Top of Data to use
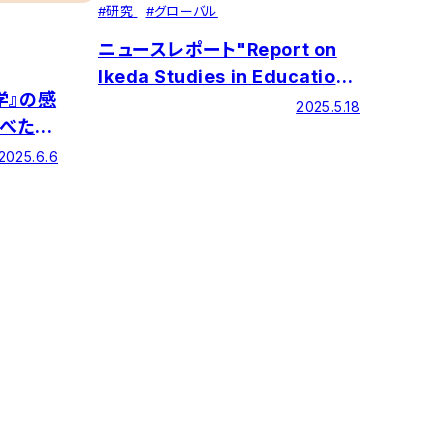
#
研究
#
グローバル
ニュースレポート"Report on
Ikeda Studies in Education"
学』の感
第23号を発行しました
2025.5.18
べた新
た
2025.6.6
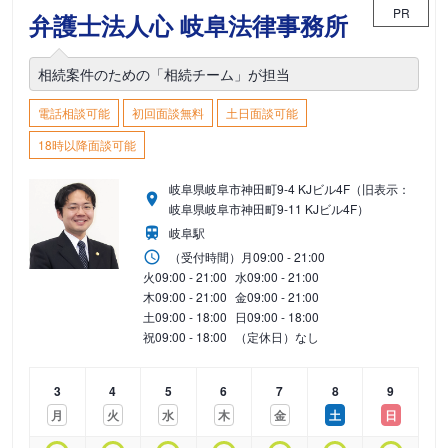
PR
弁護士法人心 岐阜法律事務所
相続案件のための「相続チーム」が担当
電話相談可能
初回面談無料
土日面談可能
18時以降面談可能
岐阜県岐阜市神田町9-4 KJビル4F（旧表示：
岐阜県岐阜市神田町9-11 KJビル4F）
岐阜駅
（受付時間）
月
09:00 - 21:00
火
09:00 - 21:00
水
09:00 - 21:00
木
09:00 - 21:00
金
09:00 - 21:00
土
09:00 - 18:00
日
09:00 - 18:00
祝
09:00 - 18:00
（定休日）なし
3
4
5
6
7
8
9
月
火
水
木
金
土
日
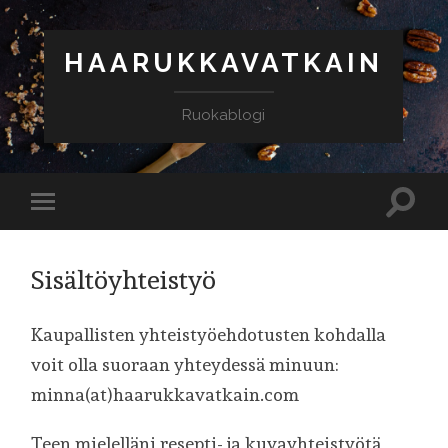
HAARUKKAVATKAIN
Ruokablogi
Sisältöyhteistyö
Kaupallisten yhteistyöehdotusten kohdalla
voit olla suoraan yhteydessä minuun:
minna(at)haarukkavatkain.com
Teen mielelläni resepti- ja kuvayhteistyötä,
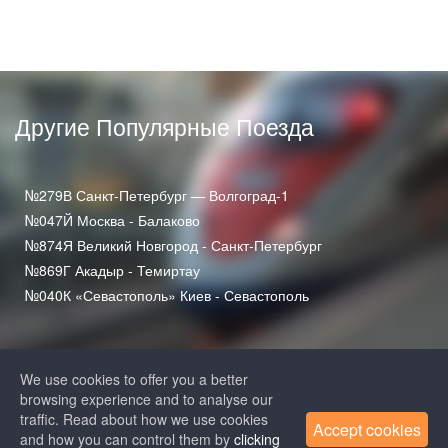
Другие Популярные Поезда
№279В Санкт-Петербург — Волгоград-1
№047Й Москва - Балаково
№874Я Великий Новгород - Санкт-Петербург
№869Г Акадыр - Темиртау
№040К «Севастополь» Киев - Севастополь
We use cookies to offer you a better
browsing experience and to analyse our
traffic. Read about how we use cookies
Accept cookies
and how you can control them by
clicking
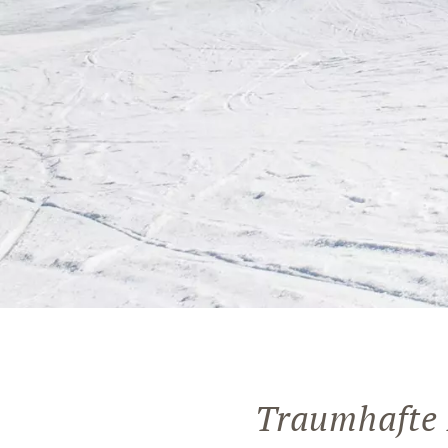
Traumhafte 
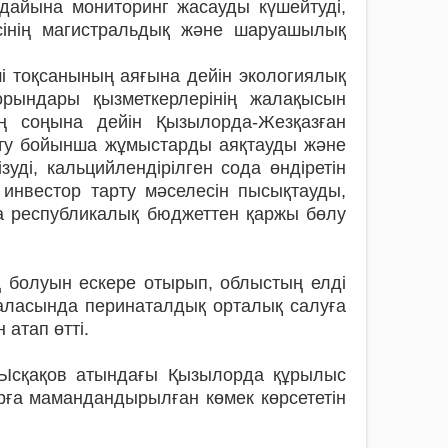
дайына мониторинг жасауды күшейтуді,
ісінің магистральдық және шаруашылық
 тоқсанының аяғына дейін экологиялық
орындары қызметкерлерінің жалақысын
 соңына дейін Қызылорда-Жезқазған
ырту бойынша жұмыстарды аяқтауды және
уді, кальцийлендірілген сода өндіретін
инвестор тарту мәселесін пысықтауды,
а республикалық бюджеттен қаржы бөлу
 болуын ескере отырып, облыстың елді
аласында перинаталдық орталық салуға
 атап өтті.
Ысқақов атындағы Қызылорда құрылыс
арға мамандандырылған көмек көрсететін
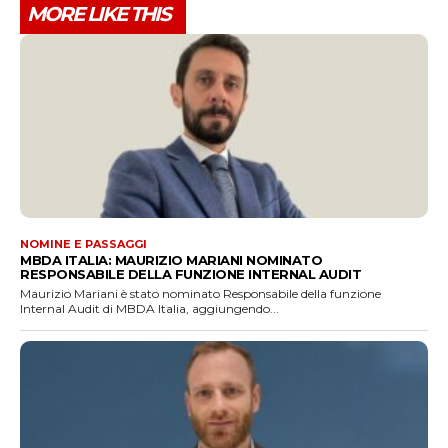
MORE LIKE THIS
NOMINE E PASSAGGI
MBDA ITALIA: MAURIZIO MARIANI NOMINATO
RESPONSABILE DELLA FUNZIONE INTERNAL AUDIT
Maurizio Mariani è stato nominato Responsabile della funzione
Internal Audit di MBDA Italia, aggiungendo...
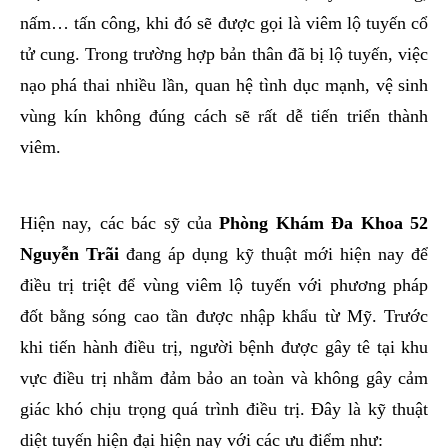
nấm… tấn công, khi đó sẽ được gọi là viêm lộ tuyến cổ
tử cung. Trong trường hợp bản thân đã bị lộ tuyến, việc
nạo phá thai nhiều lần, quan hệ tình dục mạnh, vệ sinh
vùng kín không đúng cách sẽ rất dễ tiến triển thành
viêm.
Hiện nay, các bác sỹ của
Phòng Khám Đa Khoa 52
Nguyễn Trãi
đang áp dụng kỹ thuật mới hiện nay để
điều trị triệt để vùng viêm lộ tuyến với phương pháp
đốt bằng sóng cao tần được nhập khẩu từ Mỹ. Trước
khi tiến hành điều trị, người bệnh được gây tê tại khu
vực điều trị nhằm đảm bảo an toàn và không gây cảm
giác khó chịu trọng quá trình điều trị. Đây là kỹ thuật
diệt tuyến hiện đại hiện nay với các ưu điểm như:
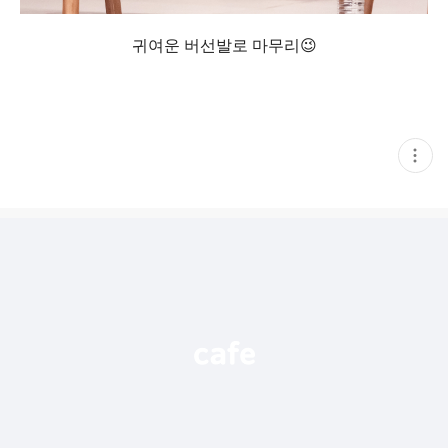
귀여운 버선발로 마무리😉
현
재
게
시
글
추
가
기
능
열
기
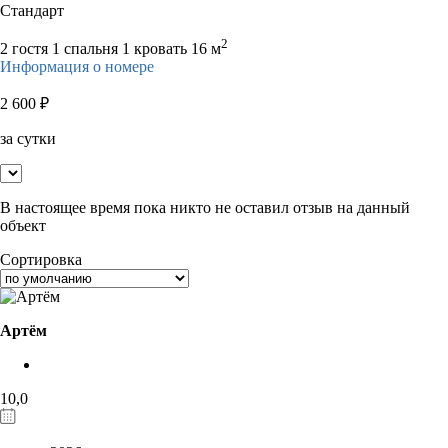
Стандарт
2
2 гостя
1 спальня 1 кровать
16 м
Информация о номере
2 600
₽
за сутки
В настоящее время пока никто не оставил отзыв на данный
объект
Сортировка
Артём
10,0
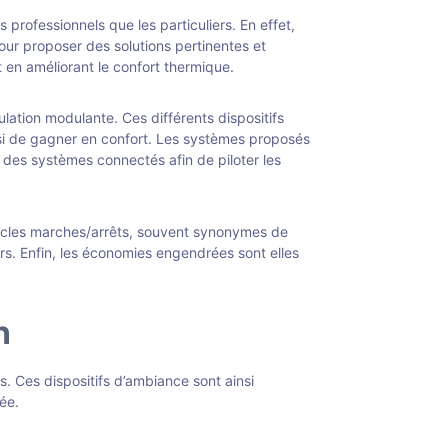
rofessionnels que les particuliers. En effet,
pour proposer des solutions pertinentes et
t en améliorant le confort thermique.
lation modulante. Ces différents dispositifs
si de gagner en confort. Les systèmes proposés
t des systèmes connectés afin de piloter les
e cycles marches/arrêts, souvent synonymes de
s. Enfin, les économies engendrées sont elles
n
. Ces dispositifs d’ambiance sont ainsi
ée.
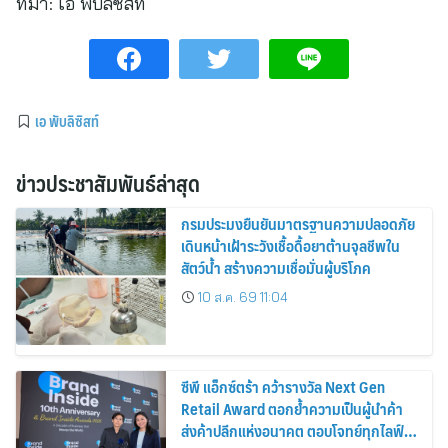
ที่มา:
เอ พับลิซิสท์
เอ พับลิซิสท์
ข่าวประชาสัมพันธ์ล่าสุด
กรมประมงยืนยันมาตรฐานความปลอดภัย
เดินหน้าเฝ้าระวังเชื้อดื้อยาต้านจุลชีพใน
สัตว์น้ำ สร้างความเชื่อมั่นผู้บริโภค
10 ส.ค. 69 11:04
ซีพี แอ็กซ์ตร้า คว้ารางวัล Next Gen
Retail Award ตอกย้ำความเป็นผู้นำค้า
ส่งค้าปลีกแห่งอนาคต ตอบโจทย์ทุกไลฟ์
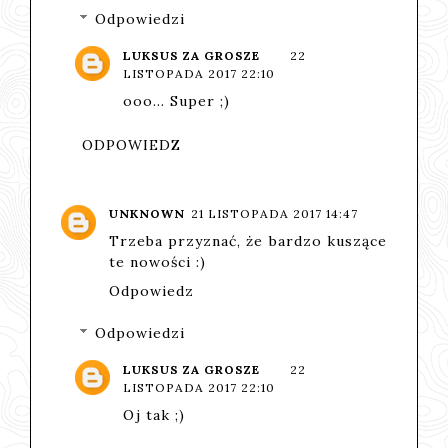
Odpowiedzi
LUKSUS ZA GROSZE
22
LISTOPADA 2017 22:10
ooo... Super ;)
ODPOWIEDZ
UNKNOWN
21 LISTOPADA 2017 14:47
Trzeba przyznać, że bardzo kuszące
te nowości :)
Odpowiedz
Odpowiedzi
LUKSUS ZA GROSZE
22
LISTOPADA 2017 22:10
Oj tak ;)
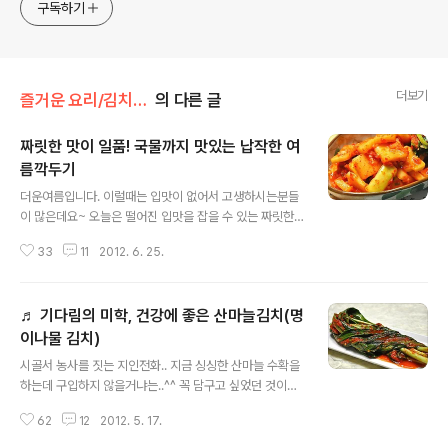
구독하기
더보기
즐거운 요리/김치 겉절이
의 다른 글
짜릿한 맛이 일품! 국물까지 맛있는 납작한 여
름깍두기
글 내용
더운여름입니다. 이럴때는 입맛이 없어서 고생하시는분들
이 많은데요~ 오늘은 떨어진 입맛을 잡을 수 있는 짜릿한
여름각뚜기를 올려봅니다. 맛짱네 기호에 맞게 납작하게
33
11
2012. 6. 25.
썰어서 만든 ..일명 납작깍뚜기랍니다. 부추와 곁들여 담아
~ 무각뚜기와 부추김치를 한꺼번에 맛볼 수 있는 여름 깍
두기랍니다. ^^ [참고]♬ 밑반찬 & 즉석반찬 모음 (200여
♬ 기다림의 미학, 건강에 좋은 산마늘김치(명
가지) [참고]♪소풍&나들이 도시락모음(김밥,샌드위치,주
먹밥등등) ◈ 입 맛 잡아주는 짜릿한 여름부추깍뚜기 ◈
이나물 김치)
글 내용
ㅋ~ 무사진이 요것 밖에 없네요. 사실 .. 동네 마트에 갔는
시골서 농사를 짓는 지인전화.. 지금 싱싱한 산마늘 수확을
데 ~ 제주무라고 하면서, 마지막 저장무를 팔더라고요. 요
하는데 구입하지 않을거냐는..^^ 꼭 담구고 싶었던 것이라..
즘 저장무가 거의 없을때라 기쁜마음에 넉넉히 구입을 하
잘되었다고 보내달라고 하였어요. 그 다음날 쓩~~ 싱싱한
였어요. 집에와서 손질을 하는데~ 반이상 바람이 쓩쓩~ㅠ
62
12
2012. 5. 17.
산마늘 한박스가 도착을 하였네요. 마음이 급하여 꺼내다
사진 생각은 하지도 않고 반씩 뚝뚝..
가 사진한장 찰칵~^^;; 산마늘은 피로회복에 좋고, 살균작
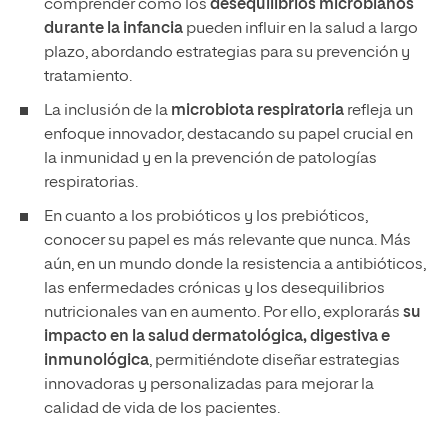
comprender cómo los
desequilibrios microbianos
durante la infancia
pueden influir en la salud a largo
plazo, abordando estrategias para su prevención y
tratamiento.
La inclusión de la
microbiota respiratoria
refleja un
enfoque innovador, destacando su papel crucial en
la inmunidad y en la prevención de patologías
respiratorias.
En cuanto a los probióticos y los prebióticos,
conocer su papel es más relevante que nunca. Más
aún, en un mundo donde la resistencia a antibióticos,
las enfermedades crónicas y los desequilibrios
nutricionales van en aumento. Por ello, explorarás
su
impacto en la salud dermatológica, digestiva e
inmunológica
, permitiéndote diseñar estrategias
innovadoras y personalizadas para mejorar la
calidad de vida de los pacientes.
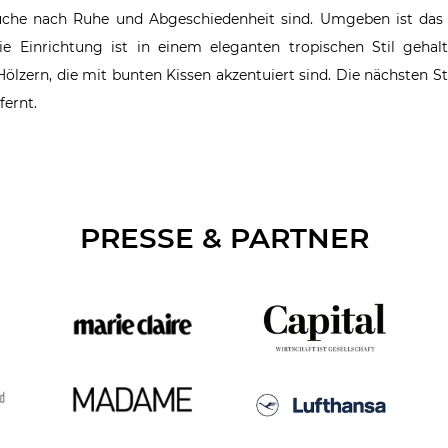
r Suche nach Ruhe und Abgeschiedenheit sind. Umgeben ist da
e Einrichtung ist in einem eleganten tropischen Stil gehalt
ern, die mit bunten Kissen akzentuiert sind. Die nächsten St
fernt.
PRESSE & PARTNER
Bottom of Data to use
- Instructions to follow -
Quote, word for word, every line starting at the one that contains "ern, die mit" and ending with the final line of the entries.

- Written answer -
ern, die mit bunten Kissen akzentuiert sind. Die nächsten St
fernt.
PRESSE & PARTNER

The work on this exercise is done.